Bei der Frage nach den größten Hindernissen für die Digitalisierung ist das Thema Regulierung in drei Branchen unter den beiden wichtigsten Hemmnissen gelandet. So sagen 81 Prozent der Banken, dass Innovationen im Finanzbereich durch eine zu starke Regulierung gebremst werden. Das Gleiche gilt aus Sicht der Pharma-Unternehmen (61 Prozent) für das Gesundheitssystem. Nach Ansicht der Autobauer fehlt es beim autonomen Fahren noch an einem rechtlichen Rahmen, zum Beispiel bei Haftungsfragen. Die Medien-Manager beklagen an erster Stelle die mangelnde Zahlungsbereitschaft für digitale Inhalte (88 Prozent) und die Touristik-Manager fehlende IT-Experten in ihren Unternehmen (58 Prozent).

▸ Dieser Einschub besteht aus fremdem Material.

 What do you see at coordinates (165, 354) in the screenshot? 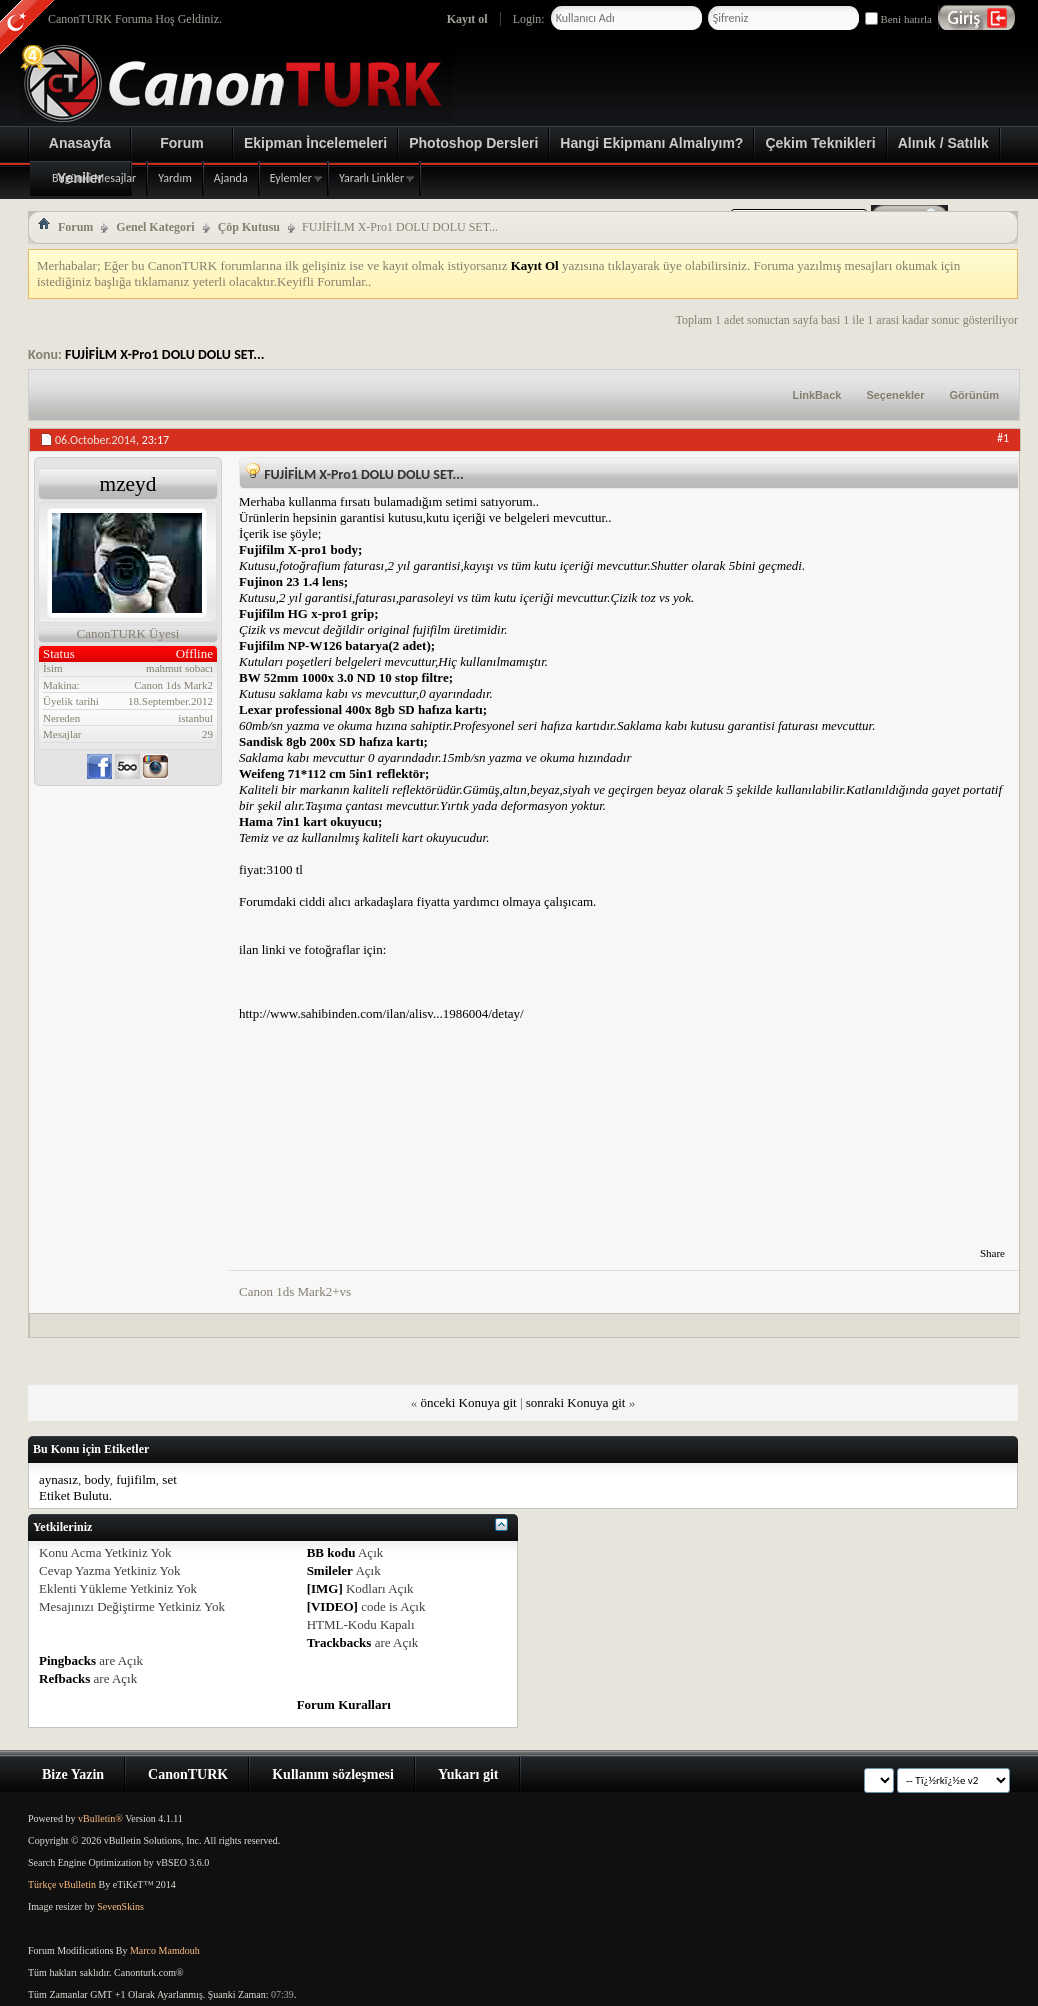
I see `FUJİFİLM X-Pro1 DOLU DOLU SET...` at bounding box center [165, 354].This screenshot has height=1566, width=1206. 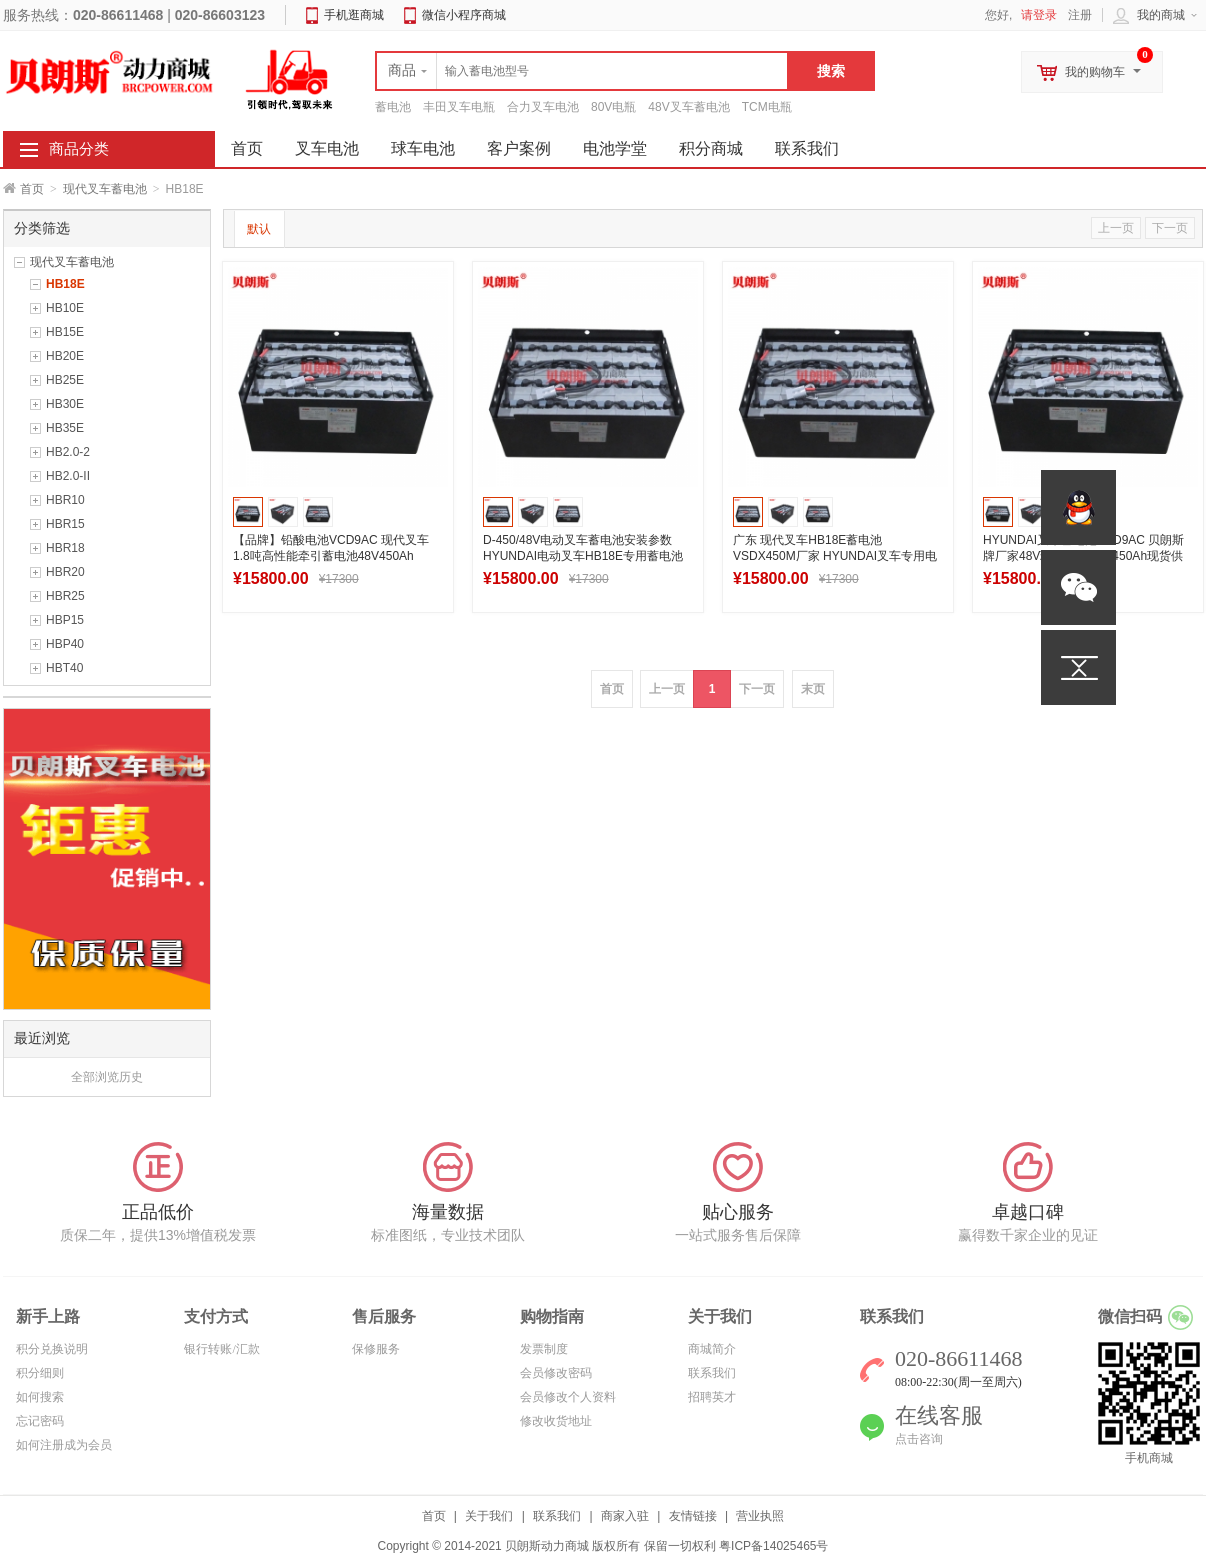 I want to click on HB30E, so click(x=65, y=404).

Die wichtigsten Handlungsfelder für die Politik sind über die Branchen hinweg der Breitbandausbau (66 Prozent), Maßnahmen gegen den Fachkräftemangel (50 Prozent) und mehr Engagement bei der IT-Sicherheit (47 Prozent). Ebenfalls häufig genannt werden einheitliche Datenschutzgesetze in Europa (38 Prozent) und die Förderung von Industrie 4.0 (29 Prozent). Die Digitalisierung muss nach Auffassung des Bitkom als gesamtgesellschaftliche Aufgabe verstanden werden, Start-ups seien besser zu fördern, der Breitbandausbau erfordere eine politische Flankierung. Zudem gelte es, digitale Technologien erfolgreich zu entwickeln und zu vermarkten.